I would say the first thing you need to do is launch with enough content that the readers that come by have something to actually look at and get interested in. I'm fine with one page updates over all, but at the very beginning, you need the extra oomph to hook 'em.

Otherwise it's kinda the same stuff you always need. A good icon/thumbnail to grab attention, a well written description to help them decide if your story interests them.

And then naturally I followed that up with some relevant promotion, but I don't actually do much of that.

I peruse different sections at random, but I find a number of series through stalking through other peoples reading lists. :smile:

I started off by joining Tapas because my close friend joined. I already had someone with a decent subscriber count that I could depend on to help trade subscribers with.

On another note, I am already established on other platforms prior to Tapas, such as on Deviantart, Twitter, and so forth.

After that, you tend to just get subs more easily when you continue making more series as a single creator.

by launching
there is no secret formula launch your comic and pray for the best =|
if you got great art you already have a good first impression
art catches the eye more than any story can sadly -_-

The best advice about making a good impression in a launch is: do your best! Don't "save" for later you best cover, drawing, pages. This is it, people don't usually give you a second chance because there are too many other comics.

:cry: So, here is the sad story of my launch: My fisrt pages had a very unattractive written introduction, of course it scared many potential readers and thanks to feedback I redraw it and looks way better. I wish I had known that.

You are right about the "fresh" section, it is useless to get viewers, you get kicked out from there in less than 10 minutes, because many others are updating their comics too. Unless you get featured there is no other way to get readers than promote your comic and have beautiful art. (I whish I could say have a good story as well, but being realistic many readers chose visuals over story)

I moved from DeviantArt to Tapas when I started, so I had about 30 pages already made. What I did was posting a page every day until I was caught up. It gave me a pretty good start. I didn't know about the Fresh section at the time, but I think being in the fresh section every day for a month might have helped?

Also, do your utmost to ensure that the quality of all your work is of high standards. That means great content, amazing artwork (comic) and near-perfect or perfect grammar.

These are crucial in gaining and maintaining an audience. If you examine the most successful comics/ novels on this platform, most have all these elements.

That's not to say that there aren't amazing works that get ignored all the time. It happens due to the large volume of creators.

Apart from Tapas, you can join internet forums or social media groups where people are interested in content similar to yours and direct them to your page.

That's just my opinion. Keep up the good work JimComics.

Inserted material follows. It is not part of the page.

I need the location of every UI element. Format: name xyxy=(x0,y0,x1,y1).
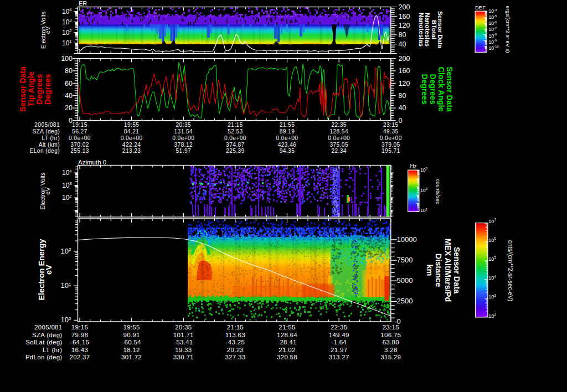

First of all, thanks so much for the great insights everyone, it's exactly what I wanted to hear. I did want to clarify again, I'm not asking how to get subs and likes, I'm asking how to get initial views. You can have the highest quality art and story in existence that means nothing if it never gets seen.

Can I ask how your first initial readers came? What I'm hearing from this thread is mostly what I suspected. Very very few people get subscribers on Tapas from Tapas unless they are featured. That's fine, but it's important to understand when coming up with a plan to promote!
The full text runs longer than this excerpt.